CEO of AI avatar start-up Soul Machines explains the power of pairing biologically-based models with AI

AI engineer Mark Sagar is best known for his ability to create life-like animations, winning Oscars for his technical efforts in Avatar and King Kong. Sagar first revealed his incredibly realistic and interactive BabyX avatar in 2014 and continues to refine the virtual baby by combining his vast knowledge of computer graphics, human physiology and artificial intelligence. Most recently Mark founded Soul Machines, dedicated to bringing his work on emotionally responsive avatars to businesses.

What compelled you to work on BabyX and teaching systems to learn?

I wanted to explore the essence of animation: Is it possible to create a digital creature which can appear life-like, emote and learn through experience in the way we do?

Our experience of the world depends on our actions, perceptions, emotions and our memories. The motivation for BabyX was to create a holistic biologically-inspired model of the driving forces, architectures and processes from which the behavior we so often take for granted emerges, as a means of exploring theories of our nature and to show how the various underlying systems interconnect.

What advances in your project excite you most?

We are currently working on the next version of BabyX which is much more detailed and has a full body. It even has digital lungs since breathing is an important component of simulating vocalizations. We want BabyX to be able to play with virtual objects and draw on the screen to creatively interact with the user. I am very excited about what the creative possibilities may be between humans and machines.

Your work has often stood at the intersection of creativity and science. Do you think machines can someday be taught to be innately creative?

Yes, I do. We want to start exploring what may be the motivating systems with the version of BabyX under development. I think creativity play is key to exploration and discovery, so making an AI machine play and be naturally curious is key. Beauty is a really interesting question, but I think it—partially, at least—comes down to harmony and clarity and resonance in stimuli which have or suggest biological value.

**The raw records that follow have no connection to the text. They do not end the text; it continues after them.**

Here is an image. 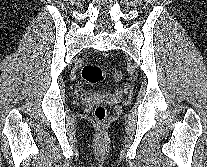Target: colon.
Here are the masks:
<instances>
[{"label":"colon","instance_id":"1","mask_svg":"<svg viewBox=\"0 0 207 167\" xmlns=\"http://www.w3.org/2000/svg\"><path fill=\"white\" fill-rule=\"evenodd\" d=\"M81 75L86 82L95 85L101 83L105 79L108 75V70L98 65L87 64L82 68ZM121 77V73H116V80L121 79ZM94 117L98 122H104L107 118L106 107L102 104L97 105L94 109Z\"/></svg>","mask_w":207,"mask_h":167}]
</instances>
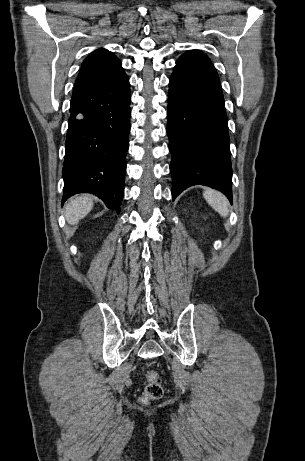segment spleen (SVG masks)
Segmentation results:
<instances>
[{"label": "spleen", "mask_w": 305, "mask_h": 461, "mask_svg": "<svg viewBox=\"0 0 305 461\" xmlns=\"http://www.w3.org/2000/svg\"><path fill=\"white\" fill-rule=\"evenodd\" d=\"M203 196L207 203L221 216L226 217L228 215V201L222 193L213 189H206Z\"/></svg>", "instance_id": "1"}]
</instances>
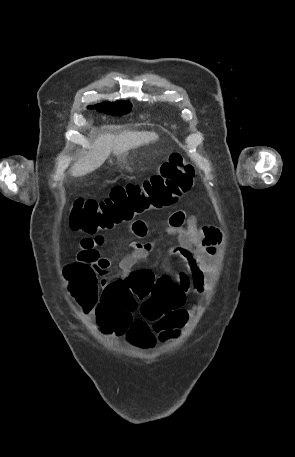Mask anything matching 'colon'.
<instances>
[{"label":"colon","mask_w":295,"mask_h":457,"mask_svg":"<svg viewBox=\"0 0 295 457\" xmlns=\"http://www.w3.org/2000/svg\"><path fill=\"white\" fill-rule=\"evenodd\" d=\"M194 168L182 153H172L157 174L140 184L114 187L101 200L77 199L71 209L69 225L75 231L95 234L124 223L151 210L173 206L192 186ZM104 270L88 262L76 261L64 268V275L78 302L86 309L95 307L96 319L103 331L126 336L136 350L146 353L148 347L174 337L187 319V312L176 299L177 288L171 278L156 277L150 270L137 269L109 281L97 298V275ZM142 301L144 320H133L132 314ZM147 321L153 322L150 327Z\"/></svg>","instance_id":"colon-1"}]
</instances>
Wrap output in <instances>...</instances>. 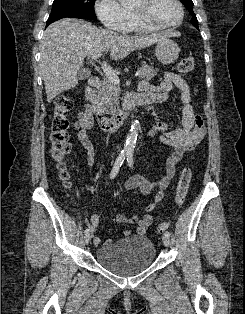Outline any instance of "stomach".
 <instances>
[{
    "instance_id": "0dacf381",
    "label": "stomach",
    "mask_w": 245,
    "mask_h": 314,
    "mask_svg": "<svg viewBox=\"0 0 245 314\" xmlns=\"http://www.w3.org/2000/svg\"><path fill=\"white\" fill-rule=\"evenodd\" d=\"M179 53L178 44L169 38L159 40L155 47V55L164 65L174 63L178 59Z\"/></svg>"
}]
</instances>
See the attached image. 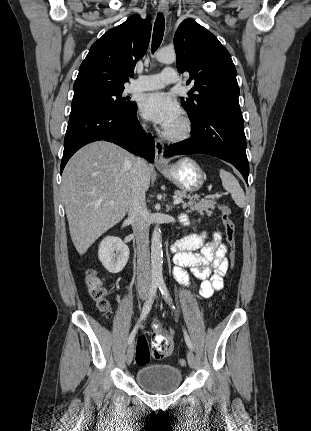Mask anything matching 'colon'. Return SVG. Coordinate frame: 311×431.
<instances>
[{
	"mask_svg": "<svg viewBox=\"0 0 311 431\" xmlns=\"http://www.w3.org/2000/svg\"><path fill=\"white\" fill-rule=\"evenodd\" d=\"M221 214L222 226L224 229V235L226 243L229 248V265L233 268L236 264V240L235 230L236 226L232 219L231 208L226 204L219 206ZM85 284L91 299L95 302L99 311L107 316H110V304L106 297L105 289L102 285V281L95 270H88L85 275ZM174 343L165 337H156L152 344L151 349L148 341L144 336H140L136 343V355L135 361L137 365H146L150 360L152 354L155 358H166L173 354ZM180 366H185V359L178 361Z\"/></svg>",
	"mask_w": 311,
	"mask_h": 431,
	"instance_id": "obj_1",
	"label": "colon"
}]
</instances>
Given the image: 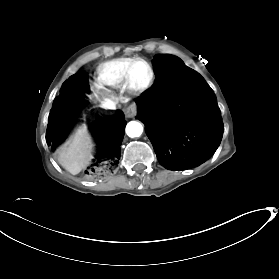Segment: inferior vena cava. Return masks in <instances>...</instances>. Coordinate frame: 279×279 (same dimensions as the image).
Wrapping results in <instances>:
<instances>
[{
	"label": "inferior vena cava",
	"instance_id": "obj_1",
	"mask_svg": "<svg viewBox=\"0 0 279 279\" xmlns=\"http://www.w3.org/2000/svg\"><path fill=\"white\" fill-rule=\"evenodd\" d=\"M116 104L115 102L113 101H104L102 103V107L105 108V109H116Z\"/></svg>",
	"mask_w": 279,
	"mask_h": 279
}]
</instances>
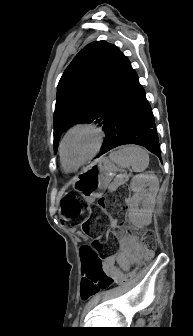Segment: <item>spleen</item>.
<instances>
[{
	"label": "spleen",
	"mask_w": 193,
	"mask_h": 336,
	"mask_svg": "<svg viewBox=\"0 0 193 336\" xmlns=\"http://www.w3.org/2000/svg\"><path fill=\"white\" fill-rule=\"evenodd\" d=\"M109 159L120 167H132L135 172L144 171L149 165V155L141 147L128 145L110 153Z\"/></svg>",
	"instance_id": "obj_1"
}]
</instances>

For example, we seem to be innately rewarded to seek harmony in nature—it resonates with our evolutionarily refined pleasure circuits—so we seek beauty. So does this mean we need to bootstrap this at the core of our AI? Or is it something that emerges? But what a wonderful question to explore.


I think we will see increasing use of virtual assistants as a general interface and when dealing with more complex or unclear situations requiring dialogue and feedback.


Looking ahead three to five years, what do you think interaction between humans and machines will look like?

Interacting with machines will make increasing use of our natural faculties. I think the way we interact with machines is dependent on the task. For example, it may be easier to type in a sum on a calculator than to dictate it, or to point to a location on a map rather than enter coordinates.

I think we will see increasing use of virtual assistants as a general interface and when dealing with more complex or unclear situations requiring dialogue and feedback.

We will see computers able to have reasonably natural chat and conversations in certain domains. I do think voices will include a degree of emotional tone, etc. in the response. However, these conversational agents will mainly use large statistical models based on conversational data rather than the machine having grounded understanding, so it will still be more pattern matching rather than understanding. Some generalizations across different topics may be possible with the machine recognizing larger patterns

In terms of machines having the proper grounded understanding, or context, in which the machine has experience of the world that it can relate to directly or build metaphors from, in three to five years we will see progress in this area, but still at a basic level.

If you had to choose one area in AI outside of your current focus that you think is poised to have the biggest impact on our lives within the next few years, what would it be?

We have had an exponential rise in the amount of video posted online through social media, etc. The increased use of video analysis in conjunction with contextual analysis will end up being an extremely important learning resource for recognizing all kinds of aspects of behavior and situations. This will have wide ranging social impact from security to training to more general knowledge for machines.